◆ EXERCISE AIM
Check every line of the data below for the word "être". Copy the ones that have it.

Data extracted from a collection

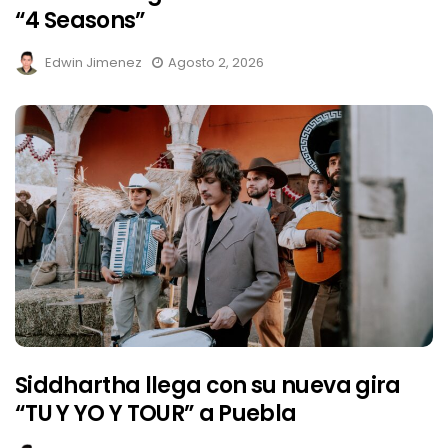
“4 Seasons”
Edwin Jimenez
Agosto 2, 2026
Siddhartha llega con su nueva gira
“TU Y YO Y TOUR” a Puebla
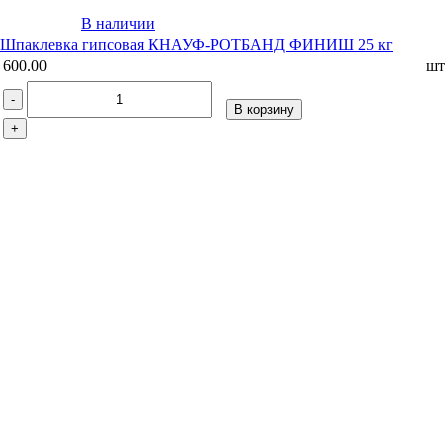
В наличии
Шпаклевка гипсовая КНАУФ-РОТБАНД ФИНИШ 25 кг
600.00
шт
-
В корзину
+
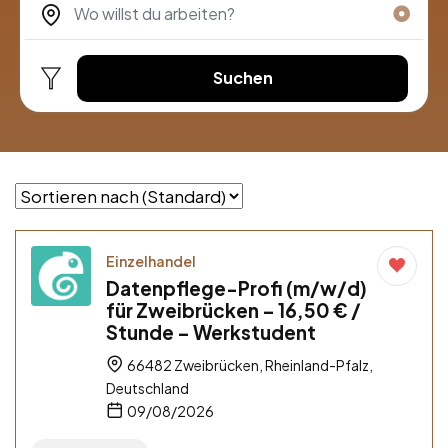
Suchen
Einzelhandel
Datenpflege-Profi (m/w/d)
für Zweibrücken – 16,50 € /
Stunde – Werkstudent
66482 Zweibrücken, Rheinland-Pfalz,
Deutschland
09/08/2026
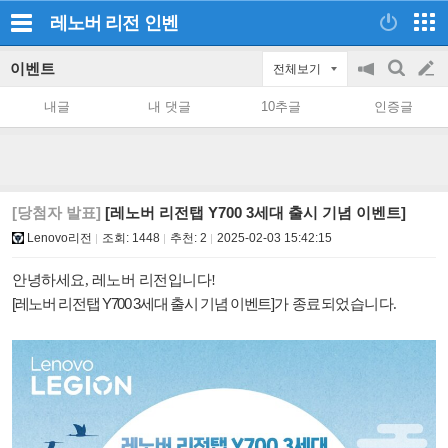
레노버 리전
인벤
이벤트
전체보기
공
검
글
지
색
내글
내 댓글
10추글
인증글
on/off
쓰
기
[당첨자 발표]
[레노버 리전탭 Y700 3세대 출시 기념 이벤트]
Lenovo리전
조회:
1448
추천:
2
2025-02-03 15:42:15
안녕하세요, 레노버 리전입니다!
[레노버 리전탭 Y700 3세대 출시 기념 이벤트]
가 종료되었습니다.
...
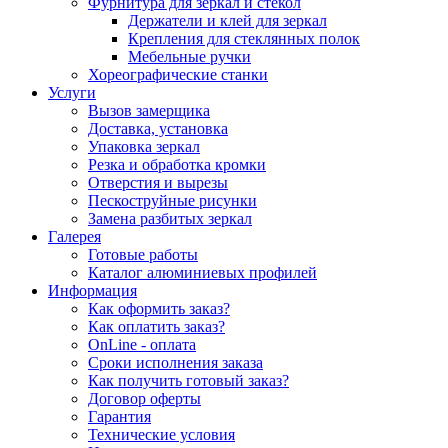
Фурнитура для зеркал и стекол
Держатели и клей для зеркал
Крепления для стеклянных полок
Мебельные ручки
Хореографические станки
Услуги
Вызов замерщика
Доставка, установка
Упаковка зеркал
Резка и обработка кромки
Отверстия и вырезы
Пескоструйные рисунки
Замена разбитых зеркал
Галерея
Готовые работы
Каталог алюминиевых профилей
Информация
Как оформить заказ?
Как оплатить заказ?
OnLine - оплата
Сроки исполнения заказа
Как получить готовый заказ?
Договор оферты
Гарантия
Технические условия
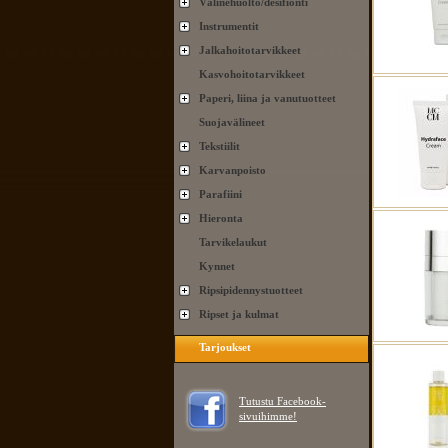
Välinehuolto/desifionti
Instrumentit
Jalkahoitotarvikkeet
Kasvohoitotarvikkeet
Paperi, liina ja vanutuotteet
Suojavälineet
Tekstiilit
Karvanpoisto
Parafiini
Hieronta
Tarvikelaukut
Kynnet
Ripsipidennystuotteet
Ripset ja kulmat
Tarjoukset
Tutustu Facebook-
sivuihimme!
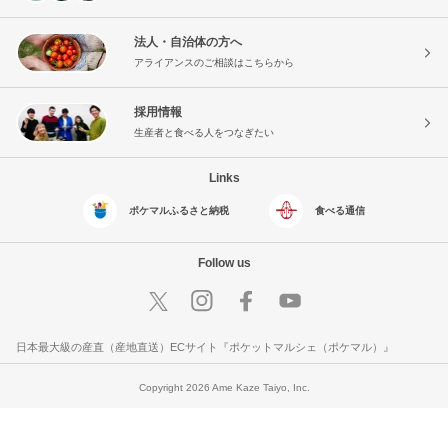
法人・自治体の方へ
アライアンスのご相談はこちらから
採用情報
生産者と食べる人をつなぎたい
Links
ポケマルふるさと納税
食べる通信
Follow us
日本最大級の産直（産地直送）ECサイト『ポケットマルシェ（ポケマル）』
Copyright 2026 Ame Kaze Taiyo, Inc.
* * *
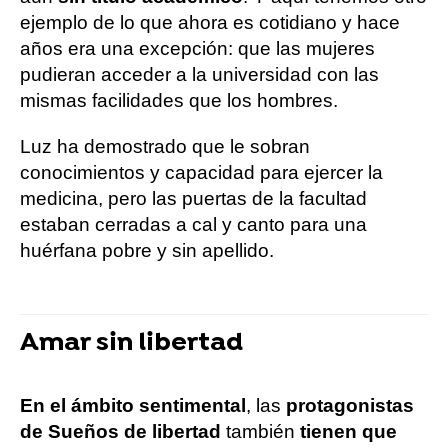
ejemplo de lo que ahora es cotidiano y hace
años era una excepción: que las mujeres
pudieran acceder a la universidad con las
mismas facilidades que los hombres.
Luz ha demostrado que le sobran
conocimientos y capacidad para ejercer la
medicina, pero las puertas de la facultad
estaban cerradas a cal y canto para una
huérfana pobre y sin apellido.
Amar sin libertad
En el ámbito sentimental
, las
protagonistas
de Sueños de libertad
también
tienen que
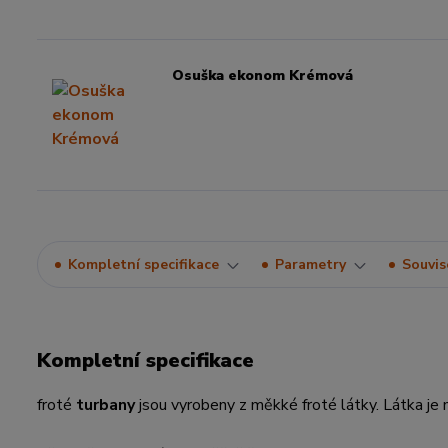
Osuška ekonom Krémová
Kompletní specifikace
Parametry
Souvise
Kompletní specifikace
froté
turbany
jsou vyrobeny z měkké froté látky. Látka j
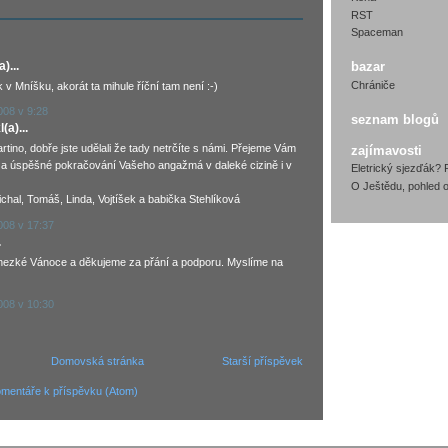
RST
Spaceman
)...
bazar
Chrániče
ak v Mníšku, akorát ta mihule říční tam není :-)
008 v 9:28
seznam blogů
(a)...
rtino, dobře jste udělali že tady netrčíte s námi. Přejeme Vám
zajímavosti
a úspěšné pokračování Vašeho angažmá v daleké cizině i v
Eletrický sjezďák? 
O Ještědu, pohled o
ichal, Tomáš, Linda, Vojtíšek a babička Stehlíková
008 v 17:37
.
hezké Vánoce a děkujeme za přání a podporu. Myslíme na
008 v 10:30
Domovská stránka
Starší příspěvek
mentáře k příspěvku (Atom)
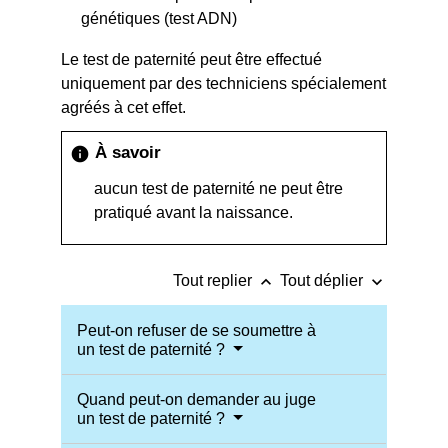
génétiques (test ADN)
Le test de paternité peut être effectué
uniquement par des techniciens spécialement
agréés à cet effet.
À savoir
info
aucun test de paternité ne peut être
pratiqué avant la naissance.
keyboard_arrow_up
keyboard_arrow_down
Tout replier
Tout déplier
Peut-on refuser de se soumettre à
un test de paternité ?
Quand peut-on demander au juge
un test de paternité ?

◆ THE ANSWER
Le test de paternité peut être effectué
aucun test de paternité ne peut être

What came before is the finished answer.